Xu Senwei, Zhu Li, Kong Wanzeng, Peng Yong, Hu Hua, Cao Jianting
School of Computer Science, Hangzhou Dianzi University, Hangzhou, Zhejiang 310018 China.
Key Laboratory of Brain Machine Collaborative Intelligence of Zhejiang Province, Hangzhou, Zhejiang 310018 China.
Cogn Neurodyn. 2022 Apr;16(2):379-389. doi: 10.1007/s11571-021-09721-x. Epub 2021 Sep 28.

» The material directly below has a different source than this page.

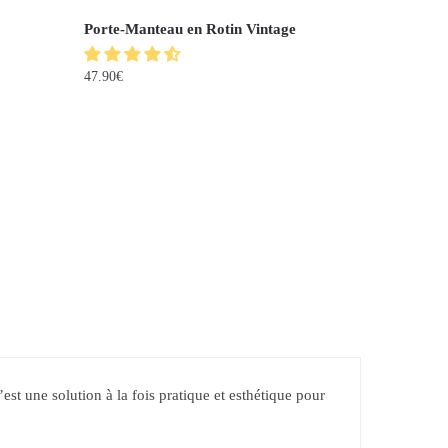
Porte-Manteau en Rotin Vintage
47.90
€
’est une solution à la fois pratique et esthétique pour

The Common Spatial Pattern (CSP) algorithm is the most widely used method for decoding Electroencephalography (EEG) signals from motor imagery (MI) paradigm. However, due to the inter-subject variability, the CSP algorithm heavily relies on the selection of filter bands and extensive analytical processing time required to build an effective model, which has been a challenge in current research. In this paper, we propose a narrow filter bank CSP (NFBCSP) algorithm, which automatically determines the optimal narrow band for two-class motor imagery by band search tree, and a high-performance classification model dedicated to each subject can be obtained in a short time for online processing or further offline analysis. The optimal narrow band is combined with the CSP algorithm to extract the dynamic features in the EEG signals. For the multi-class motor imagery task, it is first transformed into multiple One-Versus-Rest (OVR) tasks and determines the corresponding optimal narrow bands. After extracting the features of each optimal narrow band separately, the Deep Convolutional Neural Network (DCNN) is used for the fusion of band features and classification of multi-class motor imagery. Finally, we verified our method using two different motor imagery datasets, the BCI-VR dataset with two classes of motor imagery and the BCI Competition IV dataset 2a with four classes of motor imagery. The experimental results show that the proposed method achieves an average classification accuracy of 86.43% for the two-class motor imagery task, and 76.87% for the four-class motor imagery task, which outperforms other recent methods.
The online version contains supplementary material available at 10.1007/s11571-021-09721-x.
公共空间模式(CSP)算法是从运动想象(MI)范式中解码脑电图(EEG)信号时使用最广泛的方法。然而,由于个体间的变异性,CSP算法严重依赖于滤波频段的选择以及构建有效模型所需的大量分析处理时间,这一直是当前研究中的一个挑战。在本文中,我们提出了一种窄带滤波器组CSP(NFBCSP)算法,该算法通过频段搜索树自动确定两类运动想象的最优窄带,并且可以在短时间内获得针对每个受试者的高性能分类模型,用于在线处理或进一步的离线分析。将最优窄带与CSP算法相结合,以提取EEG信号中的动态特征。对于多类运动想象任务,首先将其转换为多个一对其余(OVR)任务,并确定相应的最优窄带。在分别提取每个最优窄带的特征后,使用深度卷积神经网络(DCNN)对频段特征进行融合并对多类运动想象进行分类。最后,我们使用两个不同的运动想象数据集验证了我们的方法,即具有两类运动想象的BCI-VR数据集和具有四类运动想象的BCI竞赛IV数据集2a。实验结果表明,所提出的方法在两类运动想象任务中平均分类准确率达到86.43%,在四类运动想象任务中达到76.87%,优于其他近期方法。
在线版本包含可在10.1007/s11571-021-09721-x获取的补充材料。